I could use some explanation about how does str.extract work with regex in python.
for example, I have some strings
6/18/1985 Primary Care Doctor
In 1980, the patient was living in Naples and de
2008 partial thyroidectomy
2/6/96 sleep studyPain Treatment Pain Level
I use the following code to extract the dates in the strings:
str.extract('((\d{1,2}[/]\d{1,2}[/]\d{2,4})|(\d{4}))')
this code works perfectly with my original stings, and output with:
6/18/1985
1980
2008
2/6/96
However, my question is since 6/18/1985
technically match my second condition(\d{4})
with a return value of 1985
, then why my code still works and return with a value of 6/18/1985
?
I think my biggest confusion comes from how does the |
(or) operator works in the code where there are multiple true results, and which one should return?
Any thoughts? Many thanks in advance
Consider this regex matching
import re
>>> re.findall('(\d{1,2}[/]\d{1,2}[/]\d{2,4})|(\d{4})|([P])', "6/18/1985 2234 Primary Care Doctor")
[('6/18/1985', '', ''), ('', '2234', ''), ('', '', 'P')]

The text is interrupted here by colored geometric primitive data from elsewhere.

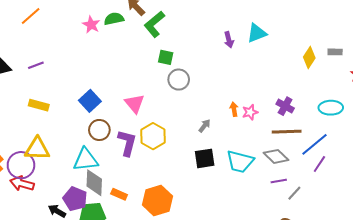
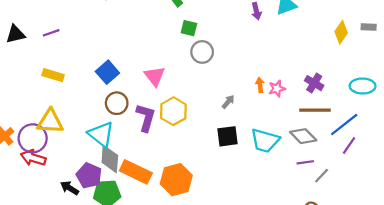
cyan triangle: (85, 160) -> (101, 134), turned 44
orange rectangle: (119, 194) -> (136, 172), size x1.8

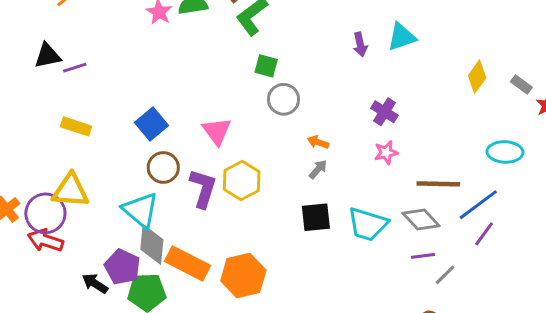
gray rectangle: (369, 27) -> (521, 85), moved, turned 32
black triangle: (15, 34) -> (48, 56), moved
purple cross: (314, 83) -> (384, 112), moved
orange arrow: (260, 85) -> (318, 142), moved, turned -64

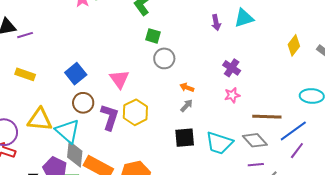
yellow triangle: (70, 191) -> (40, 120), moved

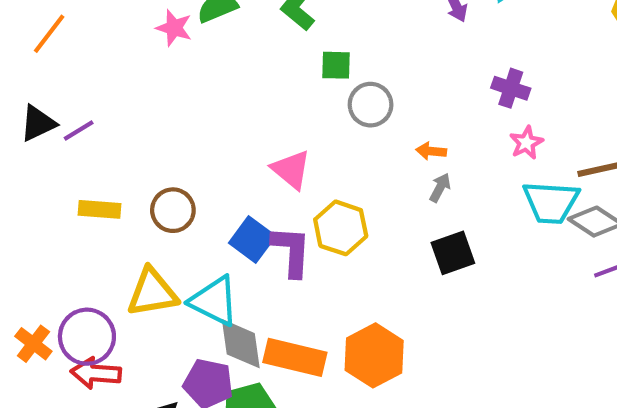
blue square: (76, 74) -> (252, 240), moved
brown circle: (83, 103) -> (173, 210), moved
cyan trapezoid: (219, 143) -> (551, 202), moved

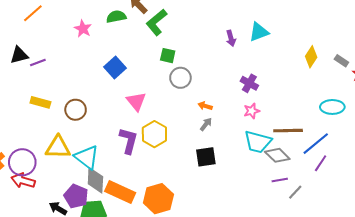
pink star: (174, 28) -> (83, 29), moved
blue square: (252, 240) -> (115, 67), moved

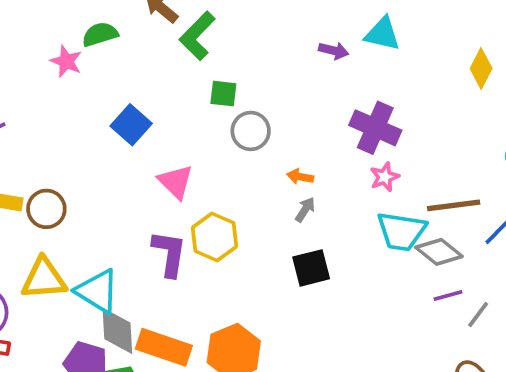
green semicircle: (116, 17) -> (100, 34), moved
cyan triangle: (259, 32) -> (382, 34), turned 40
purple arrow: (231, 38) -> (334, 51), turned -56
purple cross: (249, 83) -> (375, 128), size x1.5
brown circle: (76, 110) -> (46, 209), moved

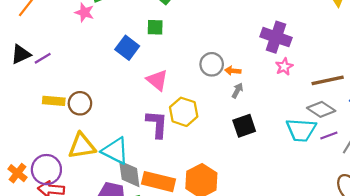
green square: (223, 94) -> (155, 27), moved
gray circle: (251, 131) -> (212, 64), moved
cyan trapezoid: (401, 231) -> (301, 130), moved

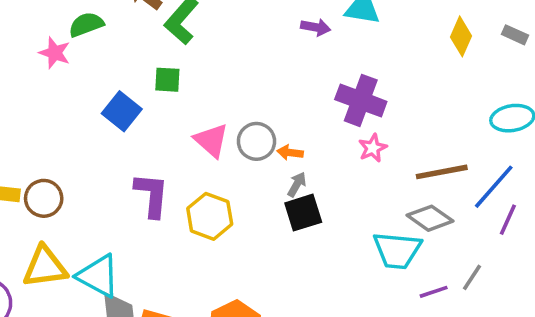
pink triangle: (157, 80) -> (211, 140), moved
purple L-shape: (157, 124) -> (152, 195), moved
black square: (244, 126) -> (303, 213), moved
purple line: (329, 135) -> (434, 292), moved

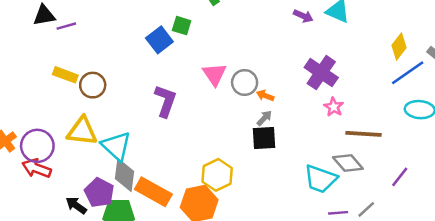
green square: (167, 80) -> (182, 26), moved
pink star: (373, 148) -> (334, 107), moved, turned -30
blue line: (494, 187) -> (408, 73), moved
yellow hexagon: (210, 216) -> (217, 175), moved

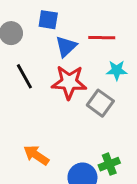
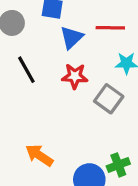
red star: (69, 82) -> (75, 76), size x0.7

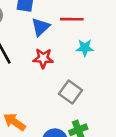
gray square: (109, 99) -> (70, 92), moved

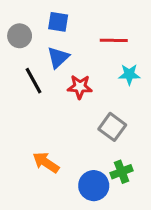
blue triangle: (41, 27) -> (58, 57), moved

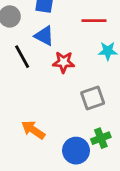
blue triangle: (58, 57) -> (44, 36), turned -50
gray square: (112, 127) -> (93, 98), turned 35

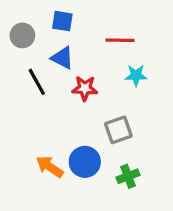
blue circle: (76, 151) -> (85, 162), moved

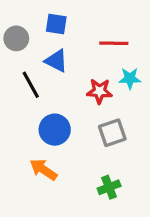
red star: (85, 88) -> (99, 91), moved
blue circle: (85, 162) -> (55, 130), moved
green cross: (128, 176) -> (109, 187), moved

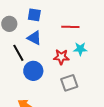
blue circle: (55, 130) -> (33, 71), moved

^^^1st group^^^ ^^^2nd group^^^ ^^^3rd group^^^
As we can see from the above matching, since we have specified 3 matching groups in the regex pattern, the regex engine will try to match every separate group in your target string and return that group if at-least one of the matches is non-empty. Here, from the string "6/18/1985 2234 Primary Care Doctor"
, each capturing group was able to find at-least one non-empty match, hence returning that group. OR tells the regex to try finding each pattern in the string to find at-least one non-empty match and if so, return the whole group. On the other hand, if we try to match with above pattern in this string
>>> re.findall('(\d{1,2}[/]\d{1,2}[/]\d{2,4})|(\d{4})|([P])', "6/18/1985 Primary Care Doctor")
[('6/18/1985', '', ''), ('', '', 'P')]
^^^1st group^^^ ^^^3rd group^^^
We can see that we didn't get any matches for the second pattern (\d{4})
since this pattern doesn't find a single non-empty match in the string (no 4 integers), hence only returning the matches for 1st and 3rd patterns which contain at-least return groups containing non-empty matches.
In your case, the regex was always able to find at-least one non-empty match in each of the pandas' rows of strings like below:
>>> df = pd.Series(["6/18/1985 Primary Care Doctor", "In 1980, the patient was living in Naples and de"])
>>> df.str.extract('(\d{1,2}[/]\d{1,2}[/]\d{2,4})|(\d{4})')
0 1
0 6/18/1985 NaN
1 NaN 1980
You can see that there are NaN values for the second pattern in first string and for the first pattern in the second string.